In 1996, Schmitz returned to Venezuela to assume his new position at the helm of his father's company, in charge of 34 employees. Schmitz gradually turned the company into a manufacturer of school and office supplies, and business was booming. But when the socialist Hugo Chavez was elected president on December 6, 1998, change was on the horizon for Venezuela's elites. Schmitz remembers that day well. "We were really scared of this guy, and we were shocked," he said. "But we also thought nobody could be stupid enough to ruin this beautiful country."

 Thilo Schmitz (Privat)

As revenues have declined from $50 million to $1 million, Schmitz has laid workers off

At first, Schmitz's company continued to thrive. He refrained from publicly criticizing the new government, and managed to stay off its radar for a long time. "What we were doing was not relevant enough to them: We were not operating in the food industry or something like that," Schmitz said. Chavez's government had prioritized education, and Schmitz's school supplies were in great demand. And it certainly helped grease the wheels that his company also sold its products at discount prices to the poor.

The revolution falters

Chavez had intended to bring 21st-century socialism to Venezuela. He invested profits from oil exports into the welfare state, and the quality of life for many improved markedly. "Hugo Chavez accomplished a lot," Schmitz said. "But a socialist system based on subsidies and handouts can only work when you have deep pockets — and, when the price of oil plummets, you suddenly have a problem!"

Certain that Chavez would not be re-elected on December 3, 2006, Schmitz placed his hopes in the president's Social Democratic challenger, Manuel Rosales. But Chavez won easily.

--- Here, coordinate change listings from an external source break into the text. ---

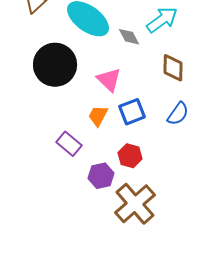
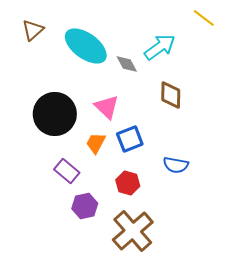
black circle: (55, 65) -> (55, 114), moved
blue semicircle: (178, 114) -> (176, 165), moved, turned 65
purple hexagon: (101, 176) -> (85, 206), moved

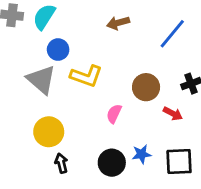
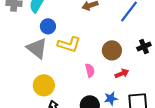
pink semicircle: (114, 114) -> (90, 70), turned 144
red arrow: (173, 114) -> (122, 73), moved, turned -48

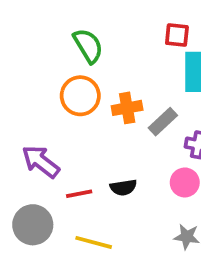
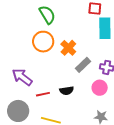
orange cross: (127, 108) -> (68, 48), turned -35
gray rectangle: (163, 122) -> (83, 65), moved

His victory speech at the Miraflores presidential palace was the final straw for Schmitz, who then decided that he had to get out of the country. "I decided to go — to Miami or Panama or Germany: It did not matter to me," Schmitz said. "Chavez's speech was so frightening, fanatical and aggressive; it shocked me." After familiarizing a successor with his company's operations, Schmitz moved back to Germany on August 8, 2008, and continued managing the business.

The company operated at a profit until Chavez died on March 5, 2013. When Chavez was succeeded by Nicolas Maduro, Schmitz decided to ramp up production. "New governments always want to create jobs, and that can only happen when you foster local industry, as we did," Schmitz said. This was his strategy for keeping the company operating under Venezuela's new president. "Over time, we learned what made Chavez tick," Schmitz said. "But we knew nothing about Maduro: Nobody had a clue what the future would bring under his rule!"

As Venezuela has grown increasingly isolated economically under Maduro, Schmitz's company, too, has suffered. "In the past, we used to generate $50 million in revenue," he said. "Today, we generate just $1 million." More and more of Schmitz's employees leave the country every year, emigrating to Colombia, Chile and the United States. With his business struggling, Schmitz had to ask some of his workers to take early retirement; he laid off others. Today, the company has only 65 employees. So, why has he not given up, as so many other businesses in Venezuela have? "We carry a certain responsibility towards our staff," Schmitz said. "The company must stay in business. And we are convinced that, someday, things will improve in Venezuela. And, when that moment arrives, I want to be there to witness it."